6 ways to get more from your Facebook page

Are you not getting as much engagement as you would like from your Facebook page? Try some of these suggestions.

Facebook page managers are constantly looking for help, asking what to post and when. Luckily, a speaker at the AllFacebook Marketing Conference in New York has the answers. Emeric Ernoult, the CEO and founder of AgoraPulse, laid down six simple tips for page administrators who want success on the social network.

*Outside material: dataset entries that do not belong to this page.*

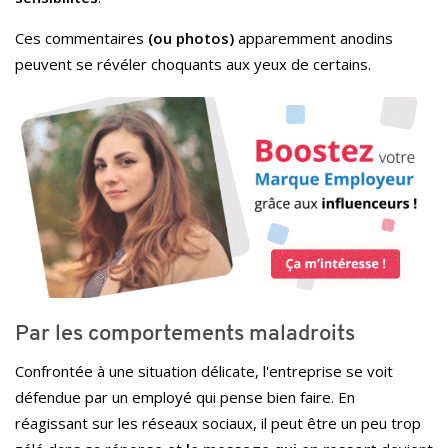
Ces commentaires
(ou photos)
apparemment anodins
peuvent se révéler choquants aux yeux de certains.
Par les comportements maladroits
Confrontée à une situation délicate, l'entreprise se voit
défendue par un employé qui pense bien faire. En
réagissant sur les réseaux sociaux, il peut être un peu trop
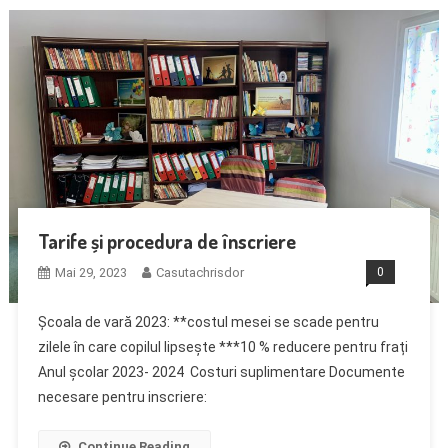
Tarife și procedura de înscriere
Mai 29, 2023
Casutachrisdor
0
Școala de vară 2023: **costul mesei se scade pentru
zilele în care copilul lipsește ***10 % reducere pentru frați
Anul școlar 2023- 2024 Costuri suplimentare Documente
necesare pentru inscriere:
Continue Reading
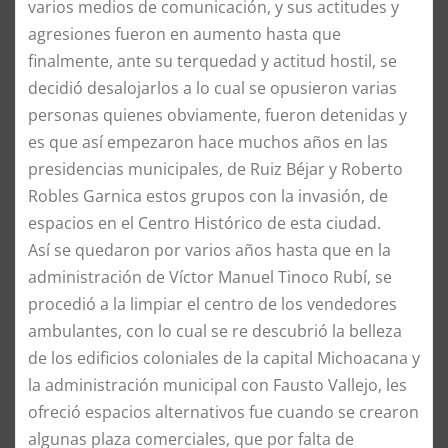
varios medios de comunicación, y sus actitudes y
agresiones fueron en aumento hasta que
finalmente, ante su terquedad y actitud hostil, se
decidió desalojarlos a lo cual se opusieron varias
personas quienes obviamente, fueron detenidas y
es que así empezaron hace muchos años en las
presidencias municipales, de Ruiz Béjar y Roberto
Robles Garnica estos grupos con la invasión, de
espacios en el Centro Histórico de esta ciudad.
Así se quedaron por varios años hasta que en la
administración de Víctor Manuel Tinoco Rubí, se
procedió a la limpiar el centro de los vendedores
ambulantes, con lo cual se re descubrió la belleza
de los edificios coloniales de la capital Michoacana y
la administración municipal con Fausto Vallejo, les
ofreció espacios alternativos fue cuando se crearon
algunas plaza comerciales, que por falta de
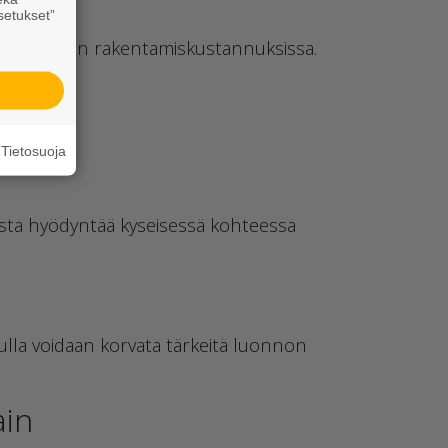
setukset”
si säästetään rakentamiskustannuksissa.
ke
.
Tietosuoja
lista hyödyntää kyseisessä kohteessa
vulla voidaan korvata tärkeitä luonnon
ain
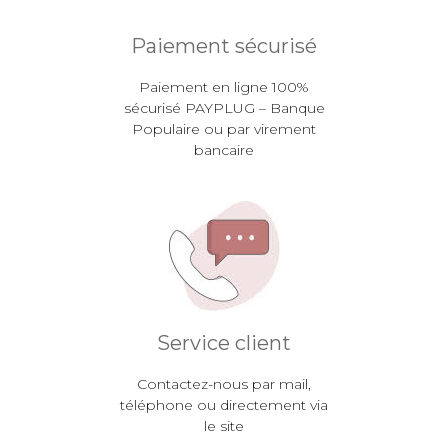
Paiement sécurisé
Paiement en ligne 100%
sécurisé PAYPLUG – Banque
Populaire ou par virement
bancaire
Service client
Contactez-nous par mail,
téléphone ou directement via
le site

Ernoult noted that pages are not created equal. He tracked pages with fewer than 1,000 likes, and found that, on average, they reached 22.2 percent of fans and had an engagement rate of 8.7 percent.

In contrast, pages with more than 1,000 likes reached only 6.6 percent of their fans, with a 7 percent engagement rate.

So what can page administrators, regardless of the size of their pages, do to improve themselves?

1. Know when to post.

This is one of the most frequently asked questions, but there’s no magic answer for all brands. Ernoult urged social media managers to study their audiences and test posting at different times, then gauge times when the response is highest. While posting around 10 a.m. every day may work for one page, it won’t necessarily be for another.

2. Know what to post.

Just as different fans will react to posts at different times, there’s not one magic bullet for the type of content to post, either, though studies have shown that text-only posts get more engagement.

Use metrics to find what kinds of content connect best with users, and plan your Facebook marketing around that. Study what gets engagement and what gets reach.

3. Identify your best (and worst) performing content.

Just because you like pictures of cute kittens—which spread throughout Facebook like crazy—doesn’t mean your fans will. Just as not all pages are created equal, neither are all posts.

Ernoult told attendees to study what works, but also what doesn’t. By looking for trends, companies can figure out which stories tend to get more engagement and which get flagged as spam or hidden. It helps to analyze both sides of the spectrum.

4. Qualify your fans.

Ernoult talked about how Facebook pages are a gold mine for marketers: They are full of people who indicated, by liking the page, they want to learn more about the brand. However, Facebook doesn’t tell you much about the person who liked your page.

Say you own a bike shop. How many of your fans own one of your bikes? If so, which model? Dig a little deeper to learn more about the people who like your page; it can go a long way toward the page-fan connection.

Ernoult also suggested using a spreadsheet to serve as a database, so you can see why most of your fans liked your page.

5. Identify your ambassadors.

Ernoult talked about how finding the people who are willing to not only like and comment, but share a brand’s message, is key for success:

“Once you know that, and you can reach out to them in some way, isn’t that a great way to say, ‘Hey, we have this ambassador program’? Using those people will create some good,” he says.

6. Spy on the competition.

Football teams prepare for upcoming games by looking at film of the other team’s most recent competition.

Facebook page managers can take this same approach by seeing how their competitors’ fans like, comment and share. Several programs offer this capability, including AgoraPulse and PageLever. Checking in on the competition can give pages a solid measuring stick for key metrics such as engagement and “people talking about this.”